Stephen Litchfield, a lawyer for Schneider Electric, is trying to sue two Chinese companies and accuse them of counterfeiting its Square D circuit breakers. "These companies only have Web addresses, no registered Chinese names. They don't appear to be real companies," Litchfield said.
The opacity and scarcity of regulation of Chinese business practices make investigations and evidence-gathering cumbersome and frustrating. Unaffected by court orders, the level of cooperation is low. Sometimes the Chinese company will not show up to a U.S. court.
While Schneider Electric is attempting to obtain a default judgment against the Chinese, which is a judgment made in a company's absence, enforcement will be difficult. The United States and China have not signed an agreement to enforce each other's court judgments.
"We badly need it ... but we can't expect them to enforce ours if we don't enforce theirs," said Jerome Cohen, a New York University professor of Chinese law and member of the Council on Foreign Relations.

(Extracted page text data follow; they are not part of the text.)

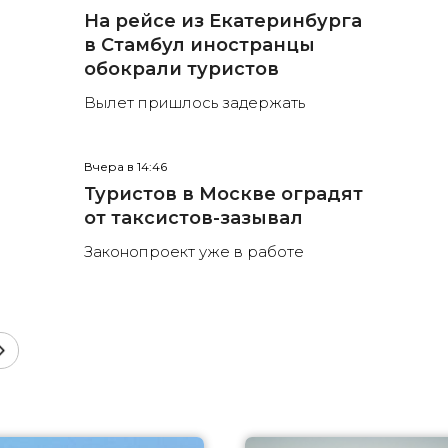
На рейсе из Екатеринбурга
в Стамбул иностранцы
обокрали туристов
Вылет пришлось задержать
Вчера в 14:46
Туристов в Москве оградят
от таксистов-зазывал
Законопроект уже в работе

Cohen said he had never heard of a case in which an American judgment was enforced in China.
Ching estimates that a lawsuit against a Chinese company typically lasts 10 years and costs five times as much as a normal case.
"If it's a small or medium manufacturer, it's not even worth considering suing them. It's not about the merits of the case, they could be dead liable, but it would be too difficult, too lengthy, too expensive," he said.

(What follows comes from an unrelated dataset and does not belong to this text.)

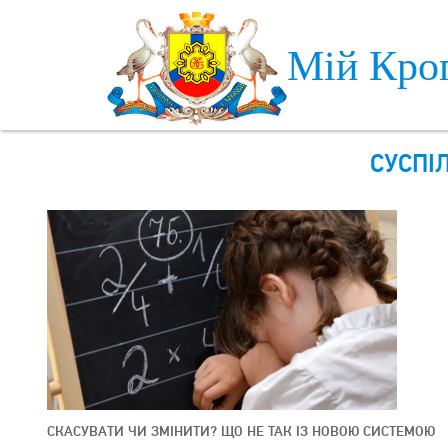
Skip to main content
Мій Кро
СУСПІ
СКАСУВАТИ ЧИ ЗМІНИТИ? ЩО НЕ ТАК ІЗ НОВОЮ СИСТЕМОЮ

The roadblocks to suing a Chinese company have diverted most liability lawsuits to U.S. importers and wholesalers. Litigation lawyers say that while they have seen a spike in the number of inquiries about liability suits, most of the more than 100 pending suits filed over Chinese products target only the American or Canadian importer, the wholesaler or the retailer of the product.
Still, some American lawyers are pursuing litigation against Chinese manufacturers.

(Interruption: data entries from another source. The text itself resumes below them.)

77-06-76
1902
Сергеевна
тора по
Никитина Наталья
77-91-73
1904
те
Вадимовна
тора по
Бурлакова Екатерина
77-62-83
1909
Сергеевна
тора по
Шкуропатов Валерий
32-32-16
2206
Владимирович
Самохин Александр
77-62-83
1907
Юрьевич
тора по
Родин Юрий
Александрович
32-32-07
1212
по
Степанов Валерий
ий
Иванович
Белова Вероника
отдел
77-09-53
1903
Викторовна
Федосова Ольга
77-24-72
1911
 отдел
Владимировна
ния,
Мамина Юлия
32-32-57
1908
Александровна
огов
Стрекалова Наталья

"We're prepared to do what it takes. We have to punish these Chinese companies," said Jeffrey Killino, a Philadelphia lawyer who's suing the Chinese manufacturer of hundreds of thousands of tires recently recalled over defects that allegedly resulted in two deaths and a brain injury. "We will push and push until we can't push anymore."
While large retailers or wholesalers may have the commercial leverage to force Chinese manufacturers to negotiate, some smaller importers have begun factoring liability costs into the price of doing business in China.
Smaller importers are increasingly writing liability insurance into their contracts with Chinese manufacturers and paying third parties to test product quality, said Daniel Harris, a Seattle lawyer who writes contracts for American companies outsourcing to China.
Many Chinese companies will accept part of the monetary burden to keep their client, said Sebastien Breteau, who runs a company that inspects Chinese goods on behalf of international clients.
The most cost-effective way to hold a Chinese manufacturer responsible, said Cohen, may not be through the courts. "Publicity may be the best weapon for anyone who can't afford litigation," he said.